Social Work Core Value: Dignity and Worth of the Person

by Jennifer L. Nagel, LMSW

     I recently purchased Pinny the Bowling Pin, a children's book by Leah Ward (2014) that I will soon be reading with my almost two-year-old son, who is also my inspiration for many things. Pinny is a bowling pin with feelings. He just can't seem to understand why he is always the last pin standing. He feels different and awkward. He feels sad that he cannot do his job, which should be to fall down like the other pins. Always the last pin standing, he feels he is the reason children cannot get that strike. Pinny believes the other pins don’t like him.

     Pinny is different, but perhaps that is because he was made to stand out. Maybe Pinny was made for something greater or just something different…and that is okay. Maybe Pinny needs to come to this realization, and perhaps we all do when we have similar feelings.

     As a licensed social worker, one of my roles over the years has been to provide supervision to new social workers throughout their field practicum within the agency in which I work. If I could provide just one piece of advice to new social workers, I would say to be like Pinny.  Be the difference, no matter how difficult or awkward that may feel. You may be the difference that even just one client or future colleague needs.
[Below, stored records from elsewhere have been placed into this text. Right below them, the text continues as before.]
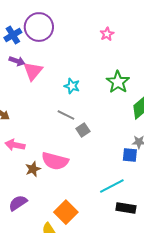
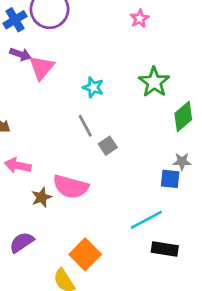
gray line: (66, 115) -> (85, 126), turned 36

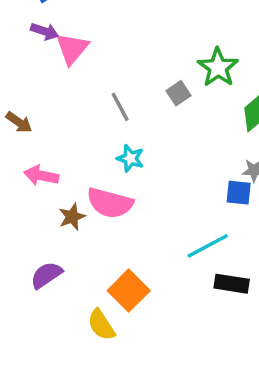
cyan star: (93, 87) -> (130, 158), moved
gray line: (85, 126) -> (120, 107), moved
gray square: (108, 146) -> (178, 93), moved

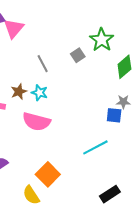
cyan star: (130, 158) -> (39, 93), moved
brown star: (72, 217) -> (19, 92), moved
black rectangle: (232, 284) -> (110, 194), moved, turned -42

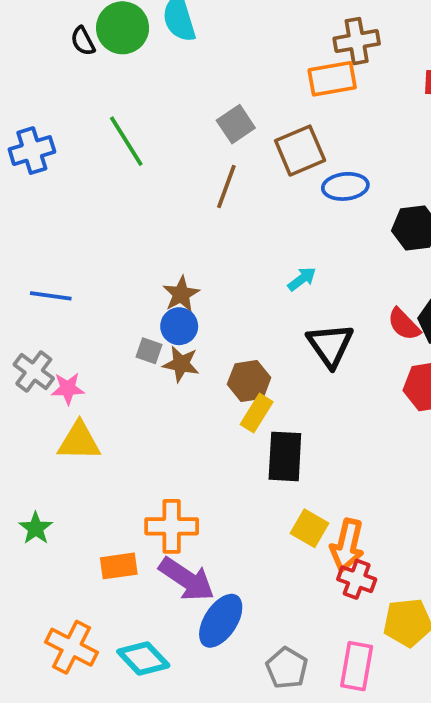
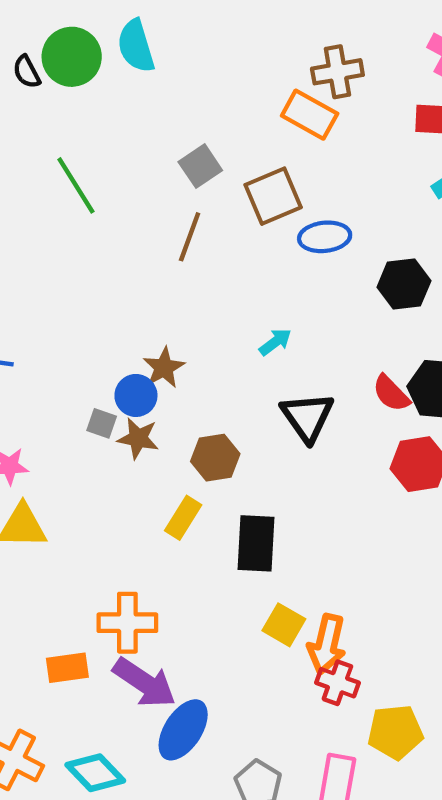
orange rectangle: (332, 79) -> (310, 115), turned 39
brown star: (181, 294) -> (164, 368), moved
yellow rectangle: (257, 413) -> (183, 518), moved

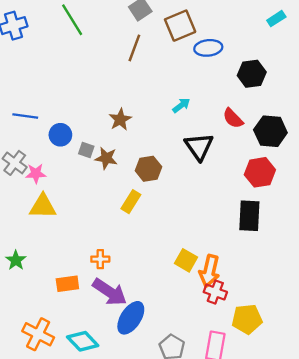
red semicircle: (391, 393) -> (233, 118), moved
blue circle: (136, 395) -> (60, 135), moved
black rectangle: (256, 543) -> (249, 216), moved
orange cross: (127, 623) -> (100, 259), size x0.6

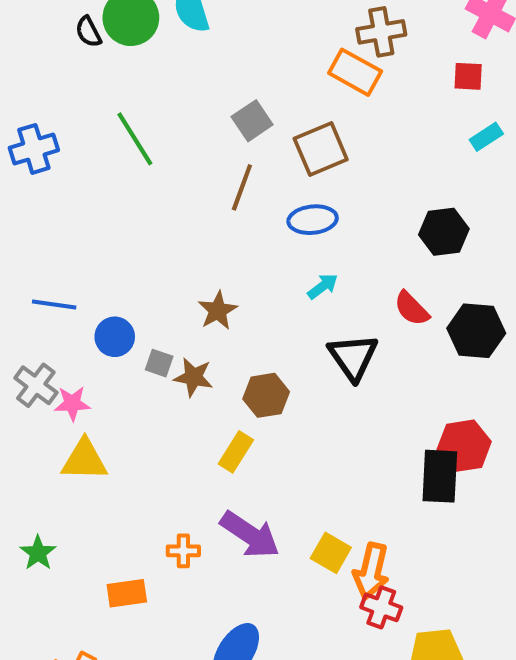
blue ellipse: (208, 48) -> (313, 220), moved
red hexagon: (260, 172) -> (464, 446), moved
purple arrow: (110, 292) -> (250, 535), moved

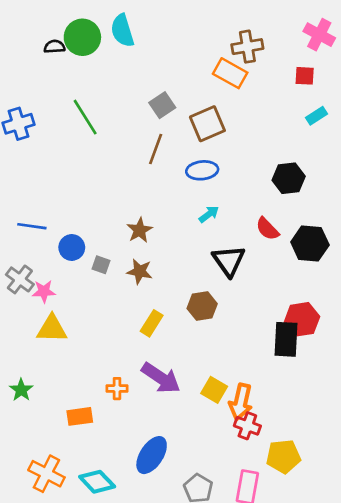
black semicircle: (88, 32) -> (54, 47), turned 114
brown star: (193, 377) -> (140, 271), moved
brown hexagon: (266, 395) -> (202, 306), moved

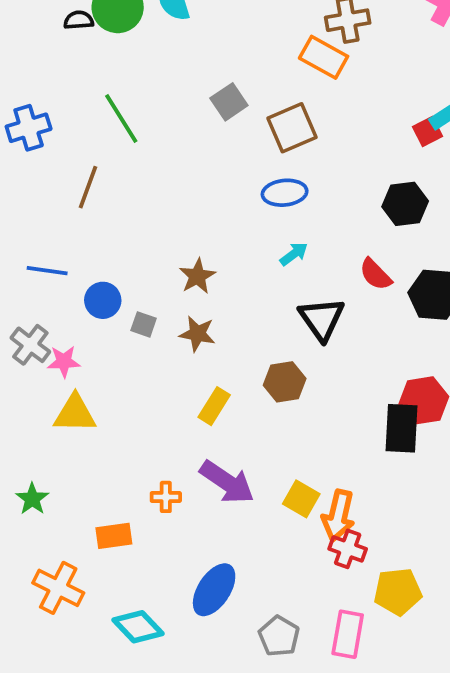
red square: (305, 76) -> (427, 131), moved, turned -30
brown line: (156, 149) -> (88, 187), moved
orange cross: (46, 474) -> (58, 588), moved

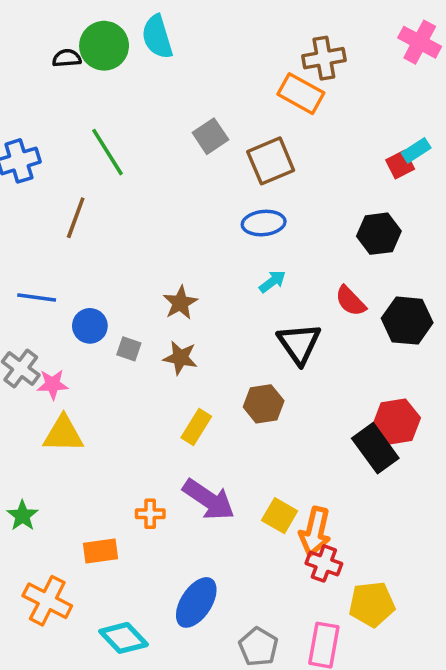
black rectangle: (401, 428) -> (375, 448), turned -39

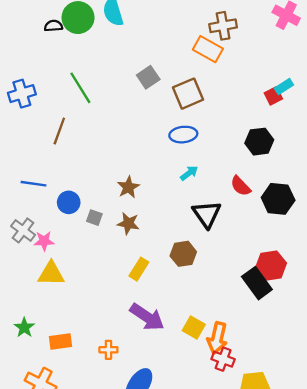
orange cross: (150, 514) -> (108, 350), moved
orange rectangle: (100, 551) -> (60, 342), moved

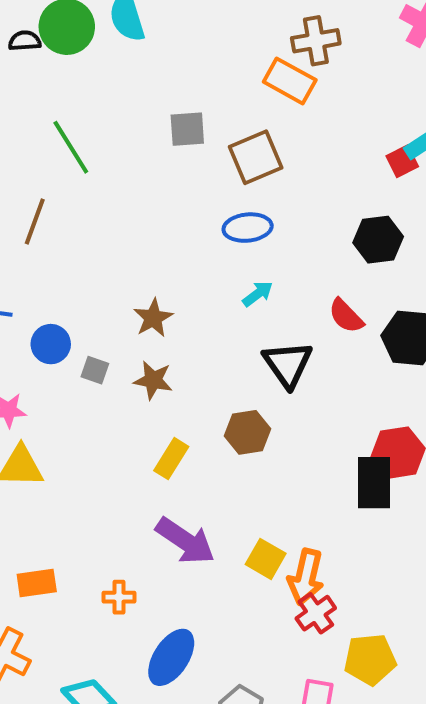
gray square: (148, 77) -> (187, 129), turned 30
black rectangle: (257, 283) -> (374, 483), turned 36
red cross: (223, 359) -> (316, 613), turned 35

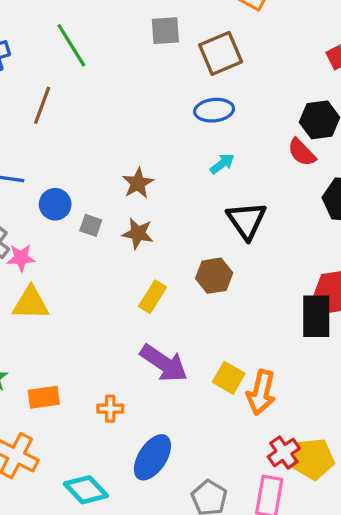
red semicircle: (346, 316) -> (302, 152), moved
red cross: (316, 613) -> (284, 452), moved

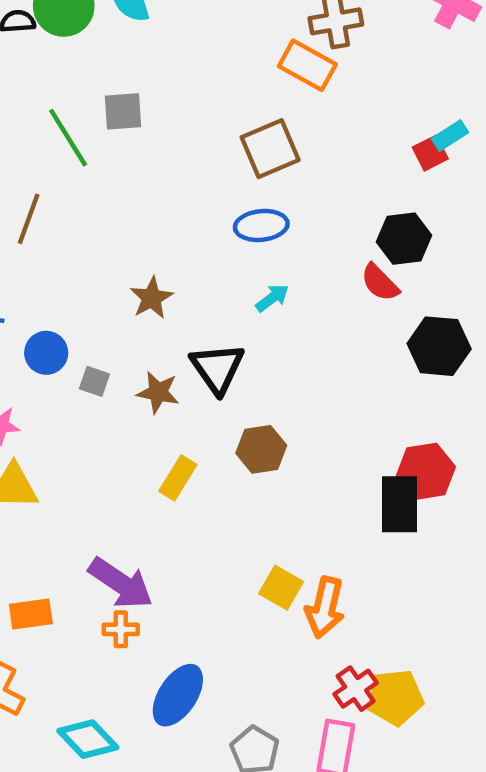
gray square: (165, 31) -> (123, 111), moved
brown star: (138, 183) -> (152, 298), moved
black triangle: (247, 220) -> (217, 368), moved
purple arrow: (164, 363) -> (121, 583), moved

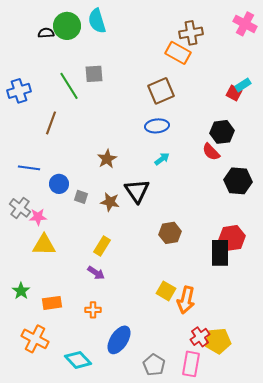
red square: (430, 153) -> (234, 93), turned -35
brown hexagon: (261, 449) -> (170, 233), moved
yellow rectangle: (178, 478) -> (102, 246), moved
purple arrow: (121, 583) -> (96, 273), moved, size x0.6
     Being different can feel awkward, as Pinny would surely tell you. However, the word “different” should not possess the negative connotation that it sometimes does. Being different may mean that you are the new social worker whose heart is silently inspired by macro-level, community based social work, but your mind is telling you that you are just too introverted to engage in such a role. Perhaps being different means that you have fresh ideas to bring to the staff meeting every Monday morning, but you are just not feeling as if your new ideas matter, because after all, you are "just" a new social worker, right? Wrong! Maybe your ideas are the ideas that your veteran colleagues need, even if they don’t admit it (and sometimes they won’t…it’s a little thing called intimidation). 

     As social workers, we know that Ethical Standard 1.05 in the NASW Code of Ethics focuses on cultural competence and social diversity as an ethical responsibility to our clients, but I think we have a responsibility of embracing the diversity among our fellow colleagues, old and new, as well. 

     As for Pinny, let’s embrace his diversity. As social workers, let’s embrace each other’s diversity, while doing our best to disengage from non-acceptance and judgment. When we do this, it is easier to value the dignity and worth of one another.    

Jennifer L. Nagel, LMSW, is a mother, a wife, a daughter, a sister, and a licensed social worker who has worked for Southern Tier Environments for Living, Inc. (STEL, Inc.) for 17 years, providing social work services to individuals with mental health challenges.